[Stored data entries]
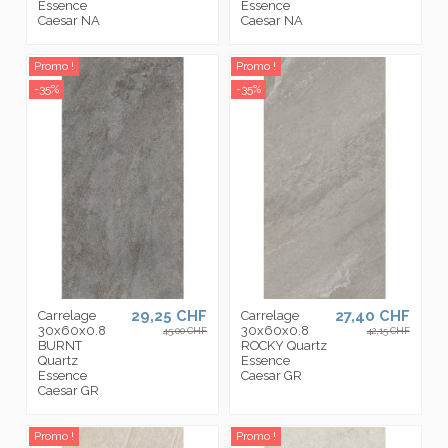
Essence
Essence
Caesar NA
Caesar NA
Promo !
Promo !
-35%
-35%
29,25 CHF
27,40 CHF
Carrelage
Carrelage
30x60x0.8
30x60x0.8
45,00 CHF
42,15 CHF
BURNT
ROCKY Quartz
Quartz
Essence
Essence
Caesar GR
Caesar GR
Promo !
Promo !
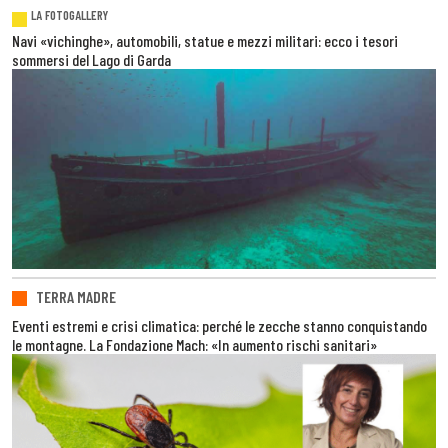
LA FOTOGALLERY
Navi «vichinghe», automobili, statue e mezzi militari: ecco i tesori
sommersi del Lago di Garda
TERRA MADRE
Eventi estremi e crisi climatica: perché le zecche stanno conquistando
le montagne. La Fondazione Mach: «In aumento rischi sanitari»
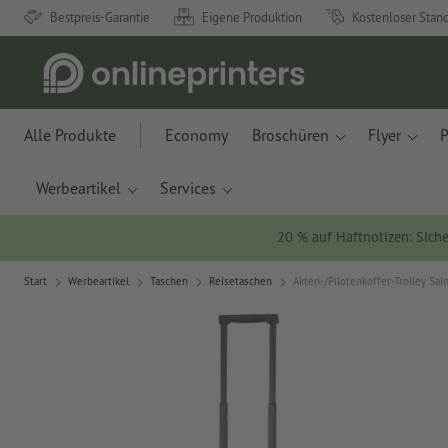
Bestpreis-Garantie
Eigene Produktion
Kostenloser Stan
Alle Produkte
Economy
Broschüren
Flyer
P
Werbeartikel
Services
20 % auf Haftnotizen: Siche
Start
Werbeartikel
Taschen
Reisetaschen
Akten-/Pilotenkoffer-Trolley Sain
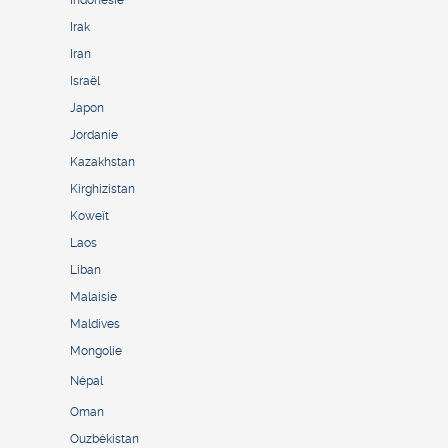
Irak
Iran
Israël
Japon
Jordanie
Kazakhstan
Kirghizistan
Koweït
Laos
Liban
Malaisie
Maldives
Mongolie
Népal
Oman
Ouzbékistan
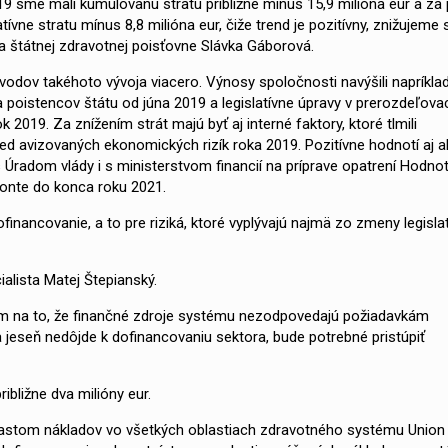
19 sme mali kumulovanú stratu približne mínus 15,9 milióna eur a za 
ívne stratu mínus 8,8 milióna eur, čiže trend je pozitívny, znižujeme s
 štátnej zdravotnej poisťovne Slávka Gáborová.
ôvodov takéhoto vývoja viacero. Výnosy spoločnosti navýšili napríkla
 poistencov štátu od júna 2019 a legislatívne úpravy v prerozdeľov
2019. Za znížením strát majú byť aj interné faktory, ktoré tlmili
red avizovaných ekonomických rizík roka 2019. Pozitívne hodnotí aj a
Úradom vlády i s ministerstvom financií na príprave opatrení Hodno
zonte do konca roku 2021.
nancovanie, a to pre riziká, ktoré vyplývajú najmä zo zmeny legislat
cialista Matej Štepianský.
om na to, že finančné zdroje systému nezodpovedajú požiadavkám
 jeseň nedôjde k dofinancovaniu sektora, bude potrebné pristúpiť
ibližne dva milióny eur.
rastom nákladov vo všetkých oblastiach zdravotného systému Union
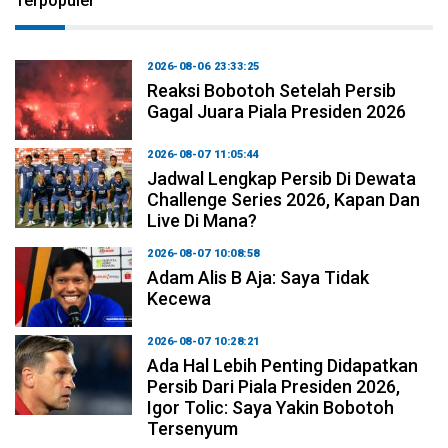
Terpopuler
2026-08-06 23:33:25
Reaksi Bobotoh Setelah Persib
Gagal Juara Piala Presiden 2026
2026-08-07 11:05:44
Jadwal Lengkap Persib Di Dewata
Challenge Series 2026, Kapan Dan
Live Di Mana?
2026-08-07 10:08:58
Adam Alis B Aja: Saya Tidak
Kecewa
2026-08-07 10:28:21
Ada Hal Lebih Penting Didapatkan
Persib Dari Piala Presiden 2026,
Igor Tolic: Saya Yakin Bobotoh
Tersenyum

### ABOUT THIS EXERCISE
Repeat each line of the records exactly. Do not include the pictures.

### OUTPUT OF THE TASK
Essence
Essence
Caesar NA
Caesar NA
Promo !
Promo !
-35%
-35%
29,25 CHF
27,40 CHF
Carrelage
Carrelage
30x60x0.8
30x60x0.8
45,00 CHF
42,15 CHF
BURNT
ROCKY Quartz
Quartz
Essence
Essence
Caesar GR
Caesar GR
Promo !
Promo !
LA FOTOGALLERY
Navi «vichinghe», automobili, statue e mezzi militari: ecco i tesori
sommersi del Lago di Garda
TERRA MADRE
Eventi estremi e crisi climatica: perché le zecche stanno conquistando
le montagne. La Fondazione Mach: «In aumento rischi sanitari»
Bestpreis-Garantie
Eigene Produktion
Kostenloser Stan
Alle Produkte
Economy
Broschüren
Flyer
P
Werbeartikel
Services
20 % auf Haftnotizen: Siche
Start
Werbeartikel
Taschen
Reisetaschen
Akten-/Pilotenkoffer-Trolley Sain
Irak
Iran
Israël
Japon
Jordanie
Kazakhstan
Kirghizistan
Koweït
Laos
Liban
Malaisie
Maldives
Mongolie
Népal
Oman
Ouzbékistan
19 sme mali kumulovanú stratu približne mínus 15,9 milióna eur a za 
ívne stratu mínus 8,8 milióna eur, čiže trend je pozitívny, znižujeme s
 štátnej zdravotnej poisťovne Slávka Gáborová.
ôvodov takéhoto vývoja viacero. Výnosy spoločnosti navýšili napríkla
 poistencov štátu od júna 2019 a legislatívne úpravy v prerozdeľov
2019. Za znížením strát majú byť aj interné faktory, ktoré tlmili
red avizovaných ekonomických rizík roka 2019. Pozitívne hodnotí aj a
Úradom vlády i s ministerstvom financií na príprave opatrení Hodno
zonte do konca roku 2021.
nancovanie, a to pre riziká, ktoré vyplývajú najmä zo zmeny legislat
cialista Matej Štepianský.
om na to, že finančné zdroje systému nezodpovedajú požiadavkám
 jeseň nedôjde k dofinancovaniu sektora, bude potrebné pristúpiť
ibližne dva milióny eur.
rastom nákladov vo všetkých oblastiach zdravotného systému Union
Terpopuler
2026-08-06 23:33:25
Reaksi Bobotoh Setelah Persib
Gagal Juara Piala Presiden 2026
2026-08-07 11:05:44
Jadwal Lengkap Persib Di Dewata
Challenge Series 2026, Kapan Dan
Live Di Mana?
2026-08-07 10:08:58
Adam Alis B Aja: Saya Tidak
Kecewa
2026-08-07 10:28:21
Ada Hal Lebih Penting Didapatkan
Persib Dari Piala Presiden 2026,
Igor Tolic: Saya Yakin Bobotoh
Tersenyum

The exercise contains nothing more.